Human and Environment

Quickly finding buried people in lage areas using a mobile radar device#

Whether in an avalanche or in collapsed buildings: Buried people must be rescued as fast as possible. Radar devices can help with the search. To date, however, they have only been able to analyze small areas for vital signs. In the long run, though, new, mobile devices can be carried by helpers or mounted on drones to cover hectare-sized areas.

© Fraunhofer FHR / Reinhold Herschel
Breathing and pulse signals of a walking person measured by a MIMO radar from several meters away.

Finding buried people under debris is difficult. But if you want to rescue survivors, time is critical. Radar can be a major help here: The equipment available to date, however, only allows for stationary operation. The system is set up at a certain spot from where it can check an area up to a distance of twenty to thirty meters – depending on the radar.

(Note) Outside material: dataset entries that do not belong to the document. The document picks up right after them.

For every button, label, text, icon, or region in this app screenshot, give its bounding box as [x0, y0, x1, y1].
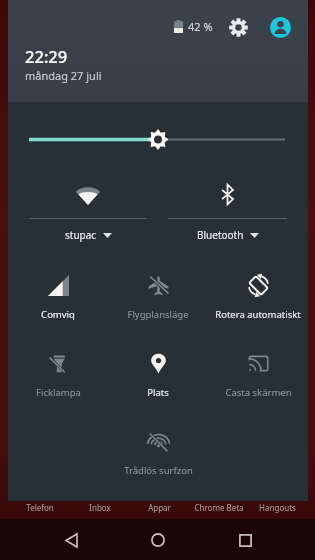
staticText: måndag 27 juli [25, 68, 102, 83]
button[interactable]: User profile [267, 14, 293, 40]
button[interactable]: Trådlös surfzon [108, 419, 208, 477]
staticText: Casta skärmen [225, 386, 292, 399]
staticText: Trådlös surfzon [124, 464, 193, 477]
button[interactable]: Casta skärmen [208, 341, 308, 399]
staticText: Inbox [89, 502, 111, 513]
staticText: Telefon [26, 502, 54, 513]
button[interactable]: Rotera automatiskt [208, 263, 308, 321]
staticText: Bluetooth [197, 228, 244, 242]
button[interactable]: Flygplansläge [108, 263, 208, 321]
staticText: Plats [147, 386, 169, 399]
button[interactable]: Plats [108, 341, 208, 399]
staticText: Chrome Beta [194, 502, 244, 513]
staticText: 42 % [188, 19, 213, 34]
button[interactable]: Comviq [8, 263, 108, 321]
button[interactable]: Inbox [70, 498, 130, 513]
button[interactable]: Ficklampa [8, 341, 108, 399]
button[interactable]: Recents [225, 520, 265, 560]
button[interactable]: Back [51, 520, 91, 560]
staticText: Hangouts [259, 502, 296, 513]
button[interactable]: Telefon [10, 498, 70, 513]
button[interactable]: Chrome Beta [189, 498, 248, 513]
staticText: Flygplansläge [127, 308, 189, 321]
button[interactable]: stupac [29, 174, 147, 242]
staticText: Rotera automatiskt [215, 308, 301, 321]
button[interactable]: Brightness [8, 102, 308, 162]
button[interactable]: Bluetooth [168, 174, 287, 242]
button[interactable]: Settings [225, 14, 251, 40]
button[interactable]: Appar [130, 498, 189, 513]
staticText: 22:29 [25, 45, 68, 67]
button[interactable]: Home [138, 520, 178, 560]
staticText: Ficklampa [36, 386, 81, 399]
staticText: stupac [65, 228, 97, 242]
staticText: Appar [148, 502, 171, 513]
staticText: Comviq [41, 308, 75, 321]
button[interactable]: Hangouts [248, 498, 307, 513]
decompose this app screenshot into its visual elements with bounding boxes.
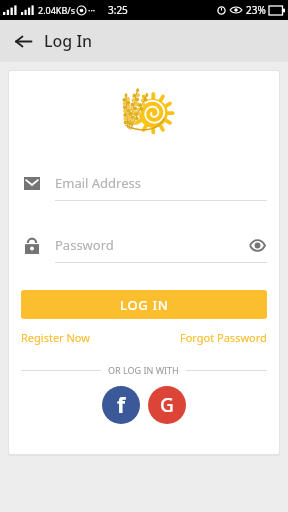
staticText: f xyxy=(117,391,126,420)
button[interactable]: Register Now xyxy=(21,330,90,345)
button[interactable]: Log in with Facebook xyxy=(102,386,140,424)
button[interactable]: Back xyxy=(9,27,37,55)
staticText: LOG IN xyxy=(120,296,169,314)
staticText: ··· xyxy=(88,4,96,16)
staticText: OR LOG IN WITH xyxy=(108,364,179,376)
button[interactable]: Email Address xyxy=(21,172,267,201)
button[interactable]: Log in with Google xyxy=(148,386,186,424)
button[interactable]: Forgot Password xyxy=(180,330,267,345)
staticText: G xyxy=(160,392,174,418)
button[interactable]: Show password xyxy=(247,235,267,255)
staticText: 23% xyxy=(246,3,266,17)
button[interactable]: Password xyxy=(21,234,267,263)
staticText: 2.04KB/s xyxy=(38,4,75,16)
staticText: Email Address xyxy=(55,174,141,192)
staticText: Log In xyxy=(44,30,93,52)
staticText: 3:25 xyxy=(108,3,128,17)
staticText: Register Now xyxy=(21,330,90,345)
staticText: Password xyxy=(55,236,114,254)
button[interactable]: LOG IN xyxy=(21,290,267,319)
staticText: Forgot Password xyxy=(180,330,267,345)
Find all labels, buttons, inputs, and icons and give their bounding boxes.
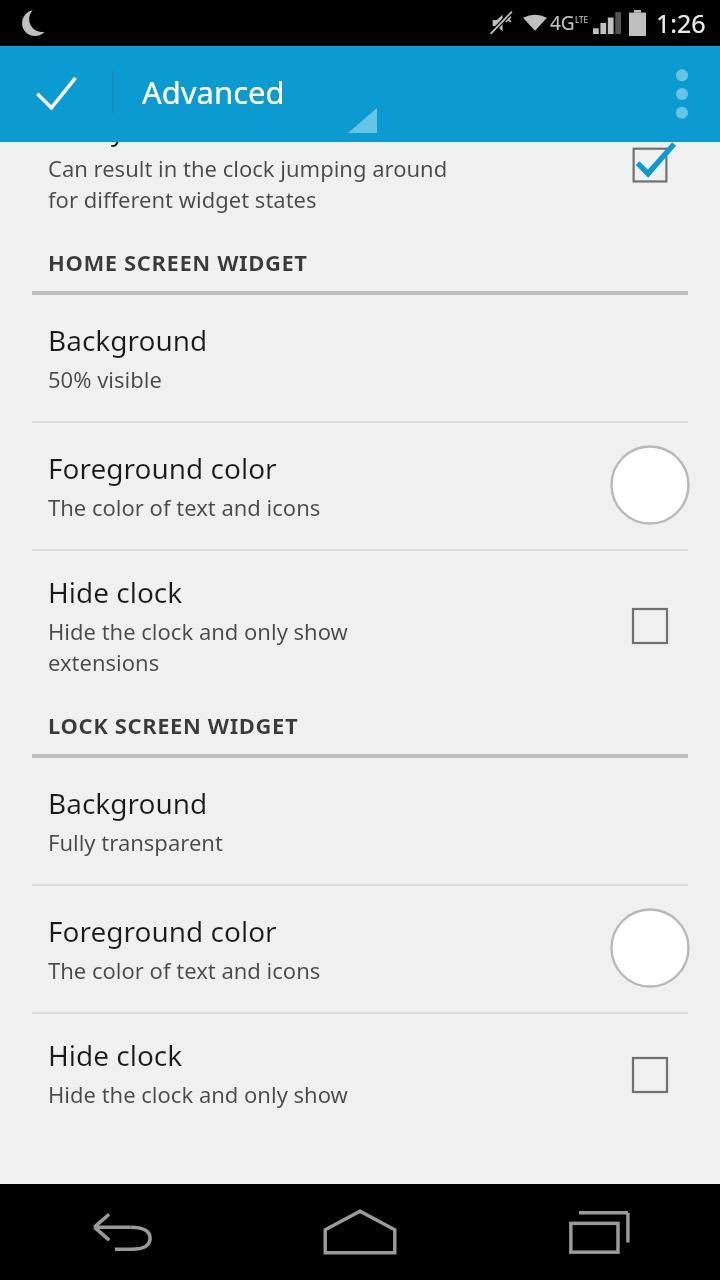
staticText: LOCK SCREEN WIDGET <box>48 710 299 740</box>
staticText: Fully transparent <box>48 827 223 857</box>
staticText: Hide clock <box>48 1036 183 1074</box>
button[interactable]: Back <box>0 1184 240 1280</box>
button[interactable]: Unchecked <box>622 598 678 654</box>
staticText: Background <box>48 784 208 822</box>
button[interactable]: Unchecked <box>622 1047 678 1103</box>
button[interactable]: Done <box>0 46 112 142</box>
button[interactable]: Hide clock <box>0 1014 720 1136</box>
button[interactable]: Always center <box>0 142 720 233</box>
button[interactable]: Home <box>240 1184 480 1280</box>
button[interactable]: Recent apps <box>480 1184 720 1280</box>
staticText: The color of text and icons <box>48 492 321 522</box>
staticText: Always center <box>48 142 230 148</box>
staticText: Can result in the clock jumping around f… <box>48 153 448 215</box>
staticText: Hide clock <box>48 573 183 611</box>
staticText: Hide the clock and only show extensions <box>48 616 348 678</box>
staticText: 1:26 <box>656 6 706 40</box>
staticText: 4G <box>550 10 575 36</box>
staticText: Hide the clock and only show extensions <box>48 1079 348 1114</box>
staticText: Background <box>48 321 208 359</box>
staticText: LTE <box>575 14 588 25</box>
staticText: Foreground color <box>48 912 277 950</box>
button[interactable]: Foreground color <box>0 886 720 1012</box>
staticText: HOME SCREEN WIDGET <box>48 247 308 277</box>
button[interactable]: Background <box>0 758 720 884</box>
button[interactable]: More options <box>644 46 720 142</box>
button[interactable]: Foreground color <box>0 423 720 549</box>
button[interactable]: Checked <box>622 142 678 191</box>
button[interactable]: Background <box>0 295 720 421</box>
staticText: Advanced <box>142 71 285 113</box>
button[interactable]: Pick color <box>610 908 690 988</box>
button[interactable]: Hide clock <box>0 551 720 696</box>
staticText: The color of text and icons <box>48 955 321 985</box>
staticText: 50% visible <box>48 364 162 394</box>
button[interactable]: Pick color <box>610 445 690 525</box>
staticText: Foreground color <box>48 449 277 487</box>
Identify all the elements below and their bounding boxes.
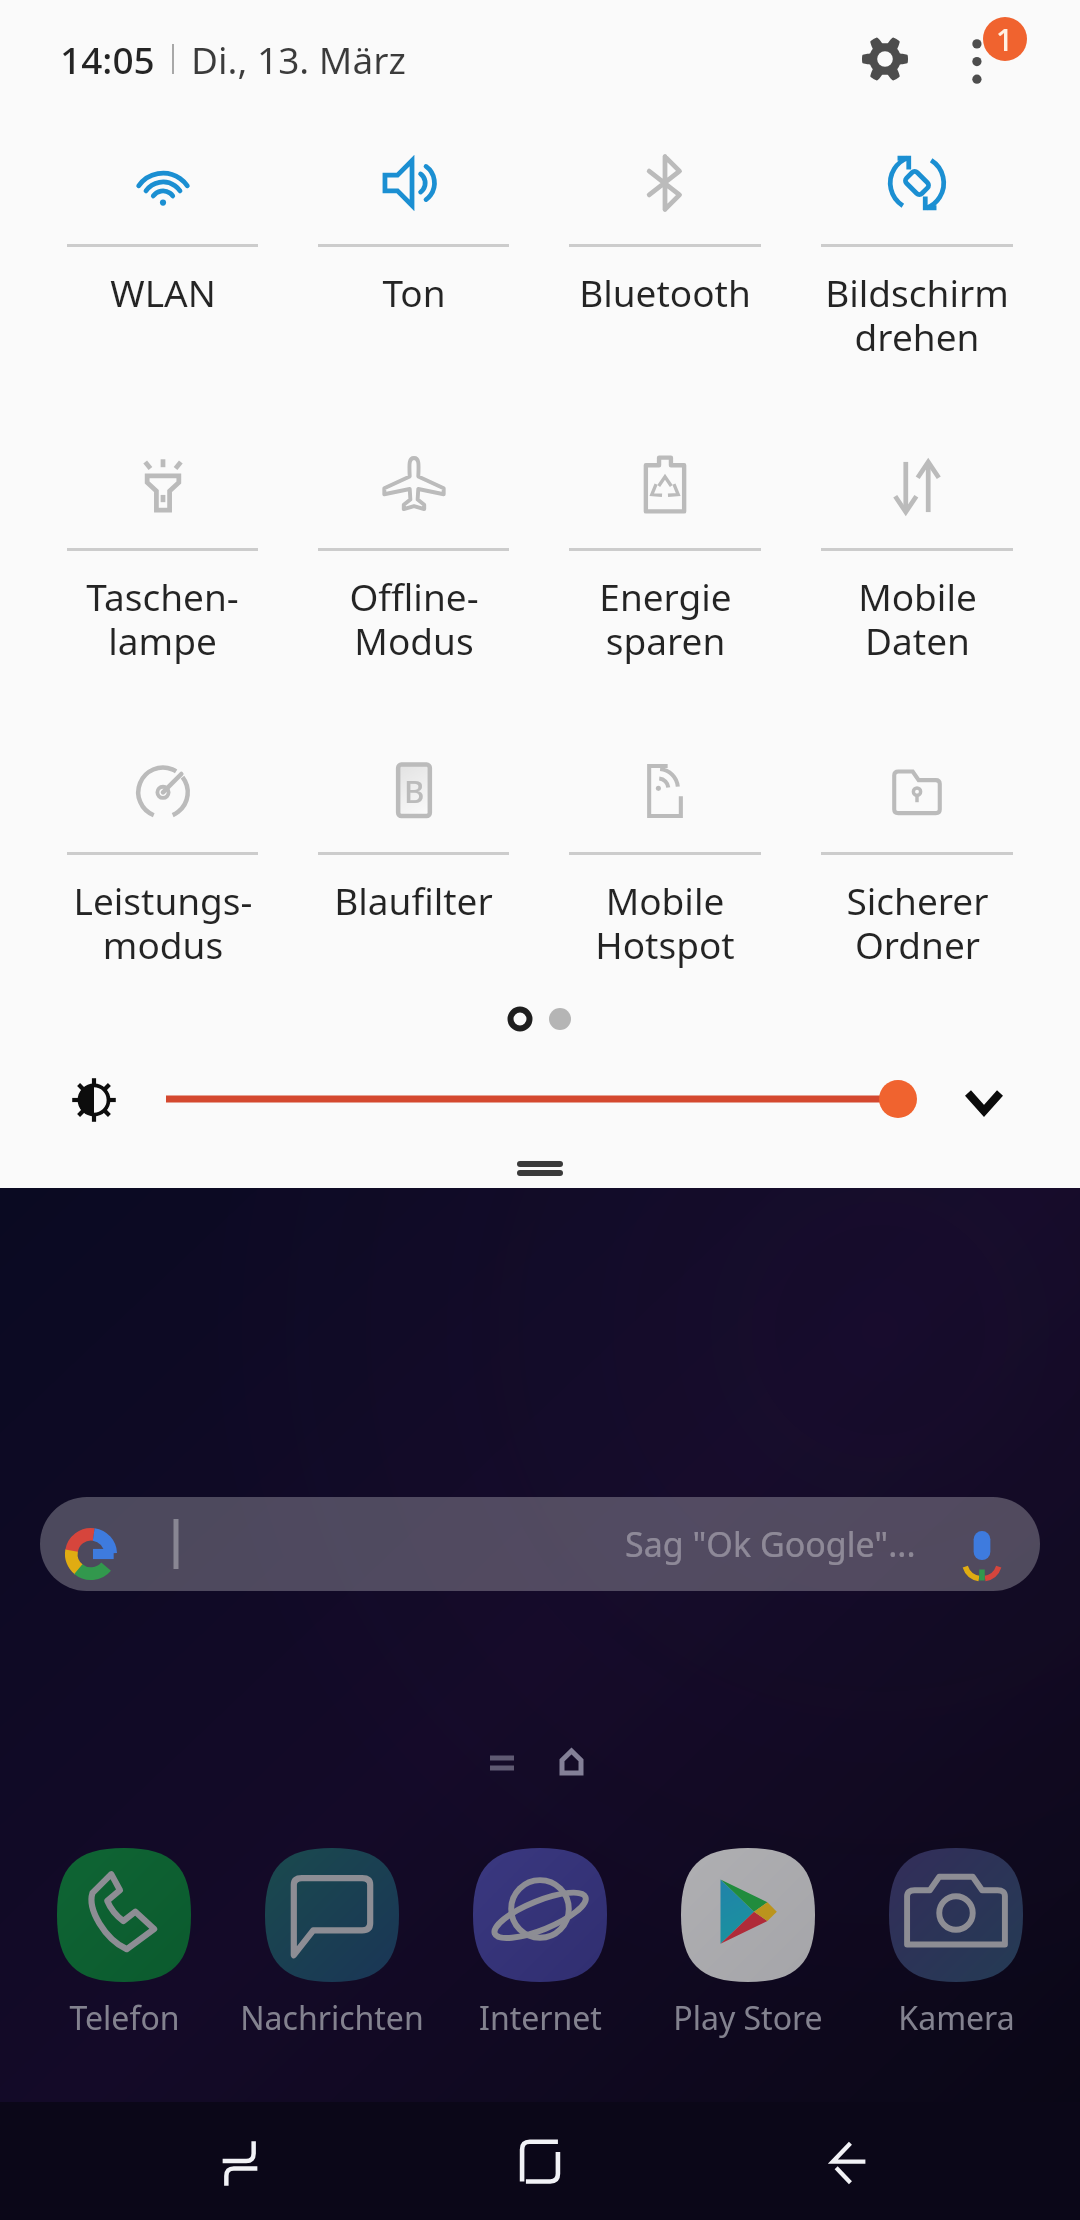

Pulse Measurable to Ninety-Nine Percent

A technology developed by Fraunhofer FHR can significantly increase the reach of these radar devices. This is made possible by a mobile radar device. In the future, rescue forces could carry this across a field of debris, or a drone equipped with the radar device could fly across the scene of the accident. This way, even hectare-sized areas could be searched effectively and quickly. In doing so, the radar device detects the pulse rate and the breathing frequency of buried people, separating these from arm and leg movements. And it does so with a high accuracy: It measures the pulse rate as accurately as 99%, as the comparison to portable pulse devices has shown.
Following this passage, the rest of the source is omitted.